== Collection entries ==
--------------------------------------------------

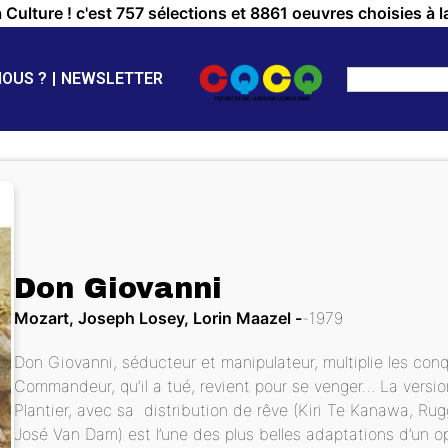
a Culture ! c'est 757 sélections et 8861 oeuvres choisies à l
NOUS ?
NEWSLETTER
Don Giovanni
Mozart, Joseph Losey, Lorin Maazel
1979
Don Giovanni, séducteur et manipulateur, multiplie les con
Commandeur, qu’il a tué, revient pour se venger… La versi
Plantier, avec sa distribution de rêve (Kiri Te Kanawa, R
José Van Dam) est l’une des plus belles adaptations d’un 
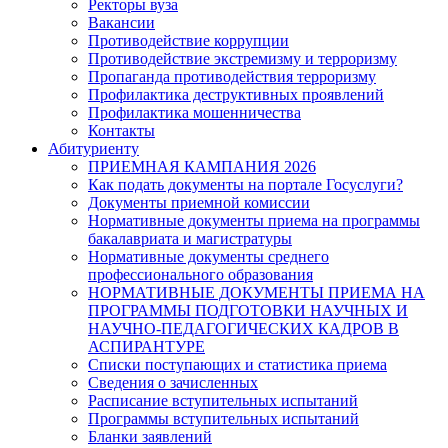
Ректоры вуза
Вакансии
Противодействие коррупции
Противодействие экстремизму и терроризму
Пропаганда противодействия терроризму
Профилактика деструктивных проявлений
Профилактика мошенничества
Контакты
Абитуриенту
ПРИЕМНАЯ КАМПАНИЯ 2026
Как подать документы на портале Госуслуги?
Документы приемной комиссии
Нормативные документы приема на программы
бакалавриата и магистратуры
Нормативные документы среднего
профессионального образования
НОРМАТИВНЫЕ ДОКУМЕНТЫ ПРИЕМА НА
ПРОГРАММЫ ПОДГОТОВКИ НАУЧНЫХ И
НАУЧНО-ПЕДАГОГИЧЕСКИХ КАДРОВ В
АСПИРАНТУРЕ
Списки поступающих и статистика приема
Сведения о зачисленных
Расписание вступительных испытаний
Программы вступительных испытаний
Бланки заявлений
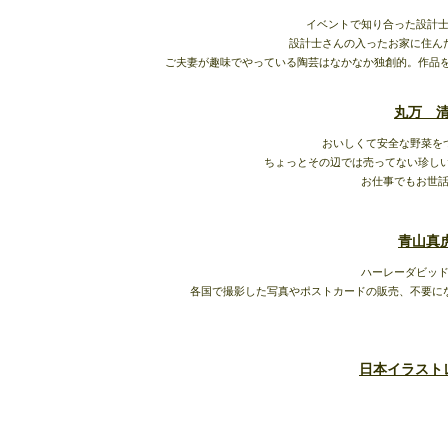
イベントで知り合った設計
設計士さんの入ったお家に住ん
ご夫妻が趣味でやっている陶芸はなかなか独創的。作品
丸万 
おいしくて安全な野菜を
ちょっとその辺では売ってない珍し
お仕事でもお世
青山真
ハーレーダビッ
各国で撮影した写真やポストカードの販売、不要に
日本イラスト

--------------------------------------------------

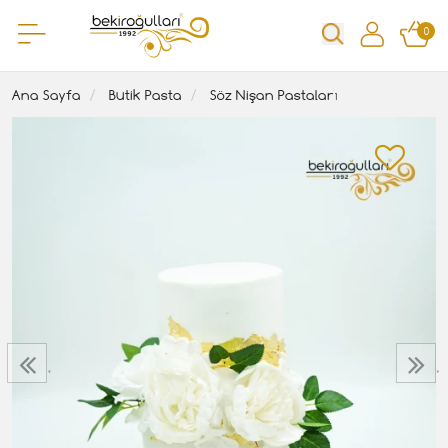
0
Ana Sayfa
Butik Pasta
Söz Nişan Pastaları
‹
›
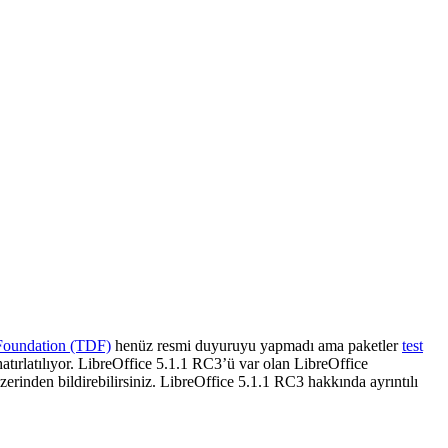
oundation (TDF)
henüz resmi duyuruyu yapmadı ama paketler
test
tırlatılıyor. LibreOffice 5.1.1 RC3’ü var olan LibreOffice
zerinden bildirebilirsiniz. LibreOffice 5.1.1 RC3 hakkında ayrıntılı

--------------------------------------------------

== Work item ==
All that is wanted is a faithful reproduction of the line above with "бакалавриата и магистратуры", the line with "Программы вступительных испытаний", and every line in between.

== Answer to the exercise ==
бакалавриата и магистратуры
Нормативные документы среднего
профессионального образования
НОРМАТИВНЫЕ ДОКУМЕНТЫ ПРИЕМА НА
ПРОГРАММЫ ПОДГОТОВКИ НАУЧНЫХ И
НАУЧНО-ПЕДАГОГИЧЕСКИХ КАДРОВ В
АСПИРАНТУРЕ
Списки поступающих и статистика приема
Сведения о зачисленных
Расписание вступительных испытаний
Программы вступительных испытаний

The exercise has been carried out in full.